Answer (b) — incorrect: Matching on as many factors as possible is not a good strategy. It may be difficult and expensive to find controls for each case. It is not possible to determine which study was better at controlling for confounding by looking at the number of matched factors.
Answer (c) — correct: What should be of foremost importance when controlling confounding is that the variables are (1) confounders based on your theory of the exposure-disease relation, (2) meet the necessary conditions to be a confounder, (3) were measured properly and, (4) their effects were removed at the analysis stage. The reason Itoh et al. (2008) matched cases to controls on geographic location is because their source population for this study was very large and there were reasons to believe that background rates of breast cancer differed by geographical area. Teitelbaum et al.'s geographical area was limited to Nassau and Suffolk counties only.


Discussion Questions

Carefully consider the following questions. Write down your answers (1 - 2 paragraphs) for question # 1 within a word document and submit your answers to your seminar leader. Be prepared to discuss all questions during the seminar section.

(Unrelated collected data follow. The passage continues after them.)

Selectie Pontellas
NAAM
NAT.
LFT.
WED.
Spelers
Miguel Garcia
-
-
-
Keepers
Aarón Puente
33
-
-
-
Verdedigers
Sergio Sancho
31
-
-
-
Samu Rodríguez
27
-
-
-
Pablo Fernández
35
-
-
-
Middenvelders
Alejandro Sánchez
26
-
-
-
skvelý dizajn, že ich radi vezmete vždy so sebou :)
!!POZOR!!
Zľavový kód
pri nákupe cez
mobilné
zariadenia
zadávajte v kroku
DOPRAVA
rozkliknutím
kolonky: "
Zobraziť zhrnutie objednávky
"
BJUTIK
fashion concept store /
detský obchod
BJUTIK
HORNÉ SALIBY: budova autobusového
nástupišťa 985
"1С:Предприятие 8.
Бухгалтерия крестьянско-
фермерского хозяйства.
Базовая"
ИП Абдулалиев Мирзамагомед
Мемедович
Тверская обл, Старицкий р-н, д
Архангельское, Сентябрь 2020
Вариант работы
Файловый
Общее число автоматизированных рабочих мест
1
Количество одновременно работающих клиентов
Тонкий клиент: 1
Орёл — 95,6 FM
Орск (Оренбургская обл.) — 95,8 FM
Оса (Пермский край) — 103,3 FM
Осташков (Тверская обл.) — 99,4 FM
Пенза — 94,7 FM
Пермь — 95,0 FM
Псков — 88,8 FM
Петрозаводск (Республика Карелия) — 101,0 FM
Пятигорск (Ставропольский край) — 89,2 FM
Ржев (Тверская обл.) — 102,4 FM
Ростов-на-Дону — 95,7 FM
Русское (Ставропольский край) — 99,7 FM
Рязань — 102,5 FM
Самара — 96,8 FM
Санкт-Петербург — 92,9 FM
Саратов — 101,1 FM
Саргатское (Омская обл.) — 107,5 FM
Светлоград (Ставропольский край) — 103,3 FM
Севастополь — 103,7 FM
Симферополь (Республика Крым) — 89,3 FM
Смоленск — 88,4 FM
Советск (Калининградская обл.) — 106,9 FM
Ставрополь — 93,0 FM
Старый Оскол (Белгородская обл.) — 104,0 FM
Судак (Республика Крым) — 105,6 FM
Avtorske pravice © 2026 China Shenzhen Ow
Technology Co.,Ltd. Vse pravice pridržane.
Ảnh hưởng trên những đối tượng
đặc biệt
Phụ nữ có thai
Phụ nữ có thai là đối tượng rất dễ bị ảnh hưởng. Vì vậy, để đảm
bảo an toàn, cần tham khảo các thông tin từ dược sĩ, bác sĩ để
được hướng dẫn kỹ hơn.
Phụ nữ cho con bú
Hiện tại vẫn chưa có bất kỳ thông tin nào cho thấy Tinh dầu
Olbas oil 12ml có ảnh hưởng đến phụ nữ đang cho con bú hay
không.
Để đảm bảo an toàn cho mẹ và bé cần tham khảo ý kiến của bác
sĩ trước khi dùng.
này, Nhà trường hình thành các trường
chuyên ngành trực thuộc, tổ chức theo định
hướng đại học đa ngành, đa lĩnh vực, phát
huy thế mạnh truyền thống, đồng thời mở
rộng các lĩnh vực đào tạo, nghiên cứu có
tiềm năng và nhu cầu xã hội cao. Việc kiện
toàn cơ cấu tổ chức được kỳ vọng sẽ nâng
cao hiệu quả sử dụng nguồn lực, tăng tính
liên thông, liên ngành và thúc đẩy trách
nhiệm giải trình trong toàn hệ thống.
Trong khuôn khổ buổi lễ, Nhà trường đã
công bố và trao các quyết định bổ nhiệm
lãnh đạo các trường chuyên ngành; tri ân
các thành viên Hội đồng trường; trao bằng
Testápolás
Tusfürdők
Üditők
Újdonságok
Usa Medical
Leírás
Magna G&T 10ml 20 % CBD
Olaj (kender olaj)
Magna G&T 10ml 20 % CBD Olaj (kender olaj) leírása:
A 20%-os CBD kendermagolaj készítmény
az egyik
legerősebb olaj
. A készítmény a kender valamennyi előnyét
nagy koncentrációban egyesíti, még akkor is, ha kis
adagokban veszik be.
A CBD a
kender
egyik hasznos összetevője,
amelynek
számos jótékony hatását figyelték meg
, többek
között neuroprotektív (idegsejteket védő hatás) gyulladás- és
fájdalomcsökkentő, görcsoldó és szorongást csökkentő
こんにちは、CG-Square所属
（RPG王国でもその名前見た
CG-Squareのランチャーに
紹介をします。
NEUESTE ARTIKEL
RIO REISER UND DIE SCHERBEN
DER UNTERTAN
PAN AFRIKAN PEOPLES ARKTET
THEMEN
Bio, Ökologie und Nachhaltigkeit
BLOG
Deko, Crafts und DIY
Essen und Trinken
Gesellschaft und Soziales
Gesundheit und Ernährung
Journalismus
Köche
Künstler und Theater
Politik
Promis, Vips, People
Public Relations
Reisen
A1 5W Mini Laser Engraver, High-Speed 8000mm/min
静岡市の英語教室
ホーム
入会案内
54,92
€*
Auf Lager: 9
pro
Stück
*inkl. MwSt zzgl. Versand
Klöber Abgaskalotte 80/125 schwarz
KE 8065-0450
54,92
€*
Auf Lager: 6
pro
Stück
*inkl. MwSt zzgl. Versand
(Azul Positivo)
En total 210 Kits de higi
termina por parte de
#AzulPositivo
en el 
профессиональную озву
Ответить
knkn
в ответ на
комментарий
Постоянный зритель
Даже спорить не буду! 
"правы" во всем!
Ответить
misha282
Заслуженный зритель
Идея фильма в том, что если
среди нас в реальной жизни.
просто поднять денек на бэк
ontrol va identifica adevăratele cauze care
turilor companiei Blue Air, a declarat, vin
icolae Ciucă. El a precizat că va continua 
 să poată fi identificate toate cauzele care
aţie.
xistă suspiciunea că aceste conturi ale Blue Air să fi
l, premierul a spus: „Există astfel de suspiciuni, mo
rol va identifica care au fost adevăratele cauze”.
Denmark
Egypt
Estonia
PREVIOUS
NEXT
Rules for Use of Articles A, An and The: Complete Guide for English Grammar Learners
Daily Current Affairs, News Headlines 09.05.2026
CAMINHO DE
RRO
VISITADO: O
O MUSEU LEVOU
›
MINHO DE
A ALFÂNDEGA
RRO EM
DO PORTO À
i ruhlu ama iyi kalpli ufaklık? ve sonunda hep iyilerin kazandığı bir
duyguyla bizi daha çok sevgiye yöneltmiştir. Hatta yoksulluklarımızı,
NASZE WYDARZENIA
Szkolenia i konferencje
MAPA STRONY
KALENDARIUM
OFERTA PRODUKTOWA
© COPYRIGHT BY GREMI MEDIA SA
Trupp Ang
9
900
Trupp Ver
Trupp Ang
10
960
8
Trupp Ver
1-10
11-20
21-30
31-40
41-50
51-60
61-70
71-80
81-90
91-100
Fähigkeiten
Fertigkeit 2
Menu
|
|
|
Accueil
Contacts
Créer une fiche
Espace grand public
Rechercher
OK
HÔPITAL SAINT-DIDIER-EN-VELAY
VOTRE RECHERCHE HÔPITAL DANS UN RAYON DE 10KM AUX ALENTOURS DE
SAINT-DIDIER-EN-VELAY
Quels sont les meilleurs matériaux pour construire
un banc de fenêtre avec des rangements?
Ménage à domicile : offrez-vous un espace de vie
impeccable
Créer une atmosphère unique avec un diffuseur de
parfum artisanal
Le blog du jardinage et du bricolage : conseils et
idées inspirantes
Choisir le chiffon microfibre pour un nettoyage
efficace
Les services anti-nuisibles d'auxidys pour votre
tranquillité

  1. Which study design offers the best opportunity to control for confounding -- randomized clinical trial, cohort study, or case-control study? Explain your reasoning and make examples to prove your point.
  2. Suppose that in the study of pesticide use and breast cancer you wanted to evaluate the hypothesis that pesticide use varies by geographic area. Would you match on geographic area? Please, explain your answer.
  3. A principle of case-control studies is that controls should be selected independently of exposure status. Under what circumstances would matching violate this principle? What can be done about this type of violation?

Questions for the Intellectually Curious:

Why is it important to distinguish between "confounding" and "confounders"? What does a 95% confidence interval assume about the presence of bias and confounding?